Codex helped reduce the barrier to making that happen. It gave me a way to move from a rough idea to a working repository, while still letting me stay involved in the decisions.
I still had to think about the project properly:
- What should the site actually do?
- What content should be easy to edit?
- What stack is simple enough to maintain?
- How should deployment work?
- What should stay out of source control?
Those questions matter. Codex can help with the implementation, but it is still important to understand the shape of what you are building.
Final Thoughts
Rebuilding my website with Codex and deploying it through Cloudflare Pages has made the whole setup feel more like mine.

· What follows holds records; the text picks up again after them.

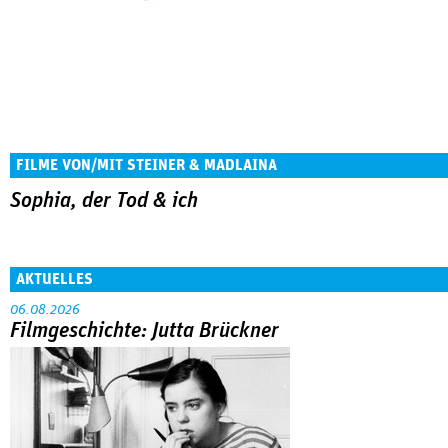
FILME VON/MIT STEINER & MADLAINA
Sophia, der Tod & ich
AKTUELLES
06.08.2026
Filmgeschichte: Jutta Brückner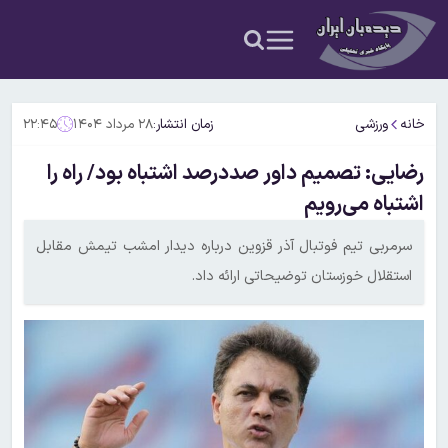
خانه
ورزشی
زمان انتشار:
۲۸ مرداد ۱۴۰۴
۲۲:۴۵
رضایی: تصمیم‌ داور صددرصد اشتباه بود/ راه را
اشتباه می‌رویم
سرمربی تیم فوتبال آذر قزوین درباره دیدار امشب تیمش مقابل
استقلال خوزستان توضیحاتی ارائه داد.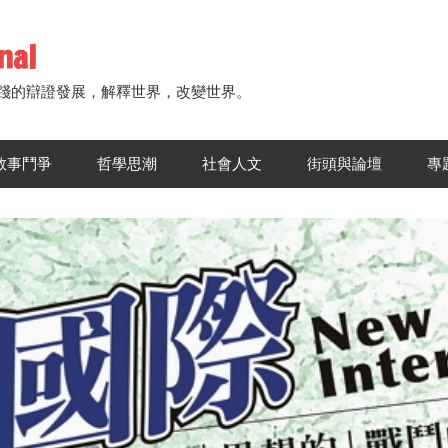
nal
踐的辯證發展，解釋世界，改變世界。
敘事鬥爭
哲學思潮
社會人文
街頭與論壇
專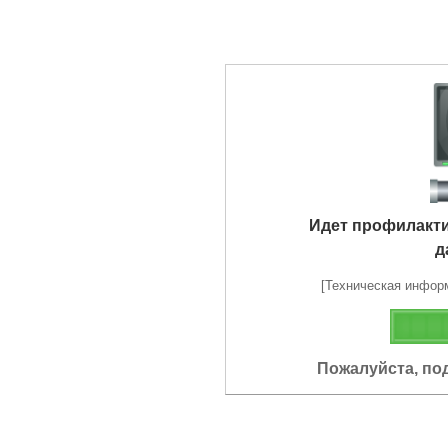
Идет профилакт
д
[Техническая информа
Пожалуйста, по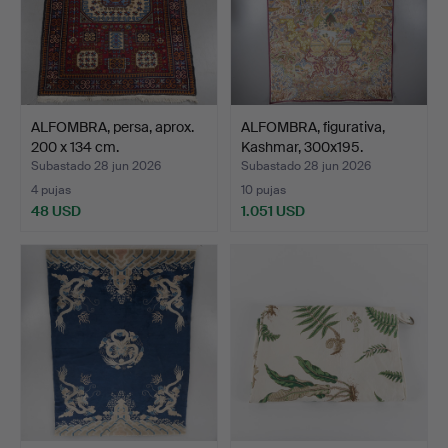
ALFOMBRA, persa, aprox.
ALFOMBRA, figurativa,
200 x 134 cm.
Kashmar, 300x195.
Subastado 28 jun 2026
Subastado 28 jun 2026
4 pujas
10 pujas
48 USD
1.051 USD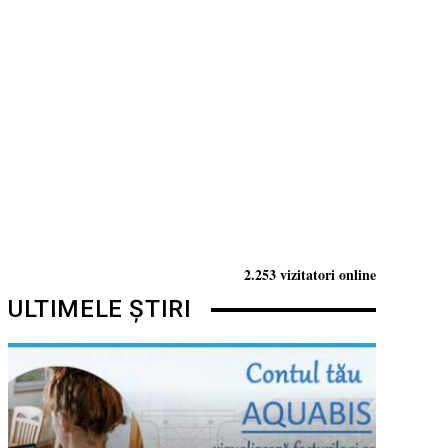
2.253 vizitatori online
ULTIMELE ȘTIRI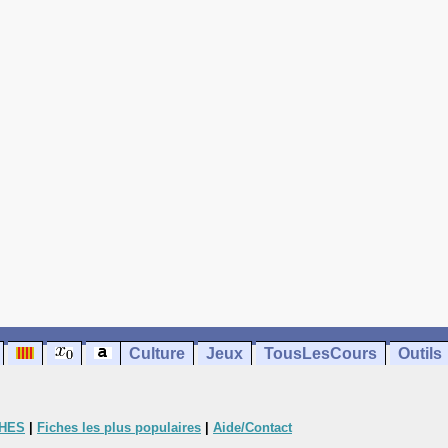
Culture
Jeux
TousLesCours
Outils
CHES
|
Fiches les plus populaires
|
Aide/Contact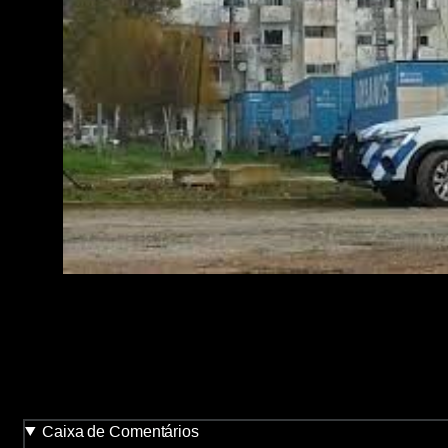
Caixa de Comentários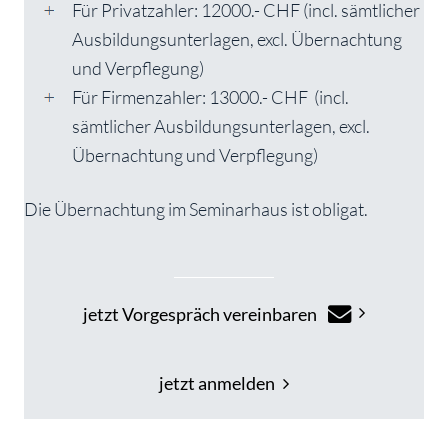
Für Privatzahler: 12000.- CHF (incl. sämtlicher
Ausbildungsunterlagen, excl. Übernachtung
und Verpflegung)
Für Firmenzahler: 13000.- CHF (incl.
sämtlicher Ausbildungsunterlagen, excl.
Übernachtung und Verpflegung)
Die Übernachtung im Seminarhaus ist obligat.
jetzt Vorgespräch vereinbaren
jetzt anmelden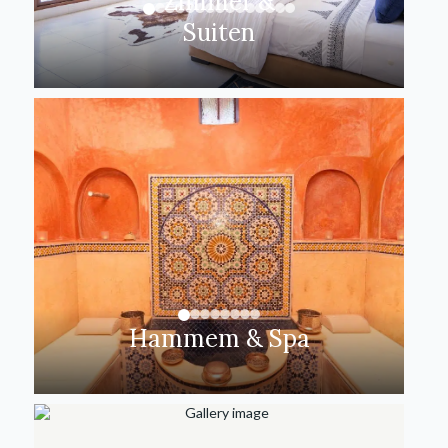
Zimmer &
Suiten
Hammem & Spa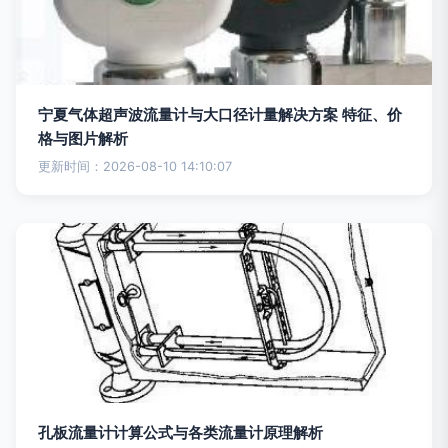
宁夏气体超声波流量计与大口径计量解决方案 特征、价
格与图片解析
更新时间：2026-08-10 14:10:07
孔板流量计计算公式与各类流量计原理解析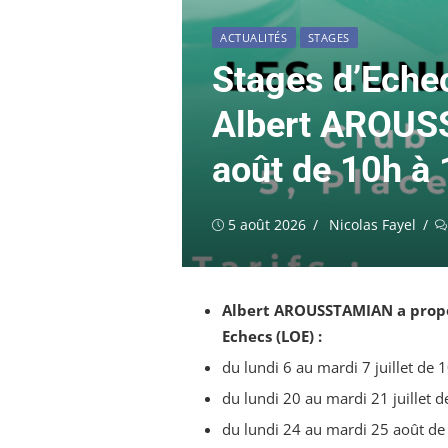
ACTUALITÉS
STAGES
Stages d’Echec
Albert AROUSS
août de 10h à 
Publié
Auteur/autrice
5 août 2026
Nicolas Fayel
le
Albert AROUSSTAMIAN
a prop
Echecs (LOE) :
du lundi 6 au mardi 7 juillet de 
du lundi 20 au mardi 21 juillet d
du lundi 24 au mardi 25 août de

I have control over the source files. I have a GitHub repository with the full history. I can make changes locally, push them, and let Cloudflare rebuild and deploy the site. I also avoid paying annual hosting fees for a site that does not need a traditional hosting package.
For me, that is the real value of this rebuild. It is not about making the website more complicated. It is about making it easier to manage, easier to change, and easier to own.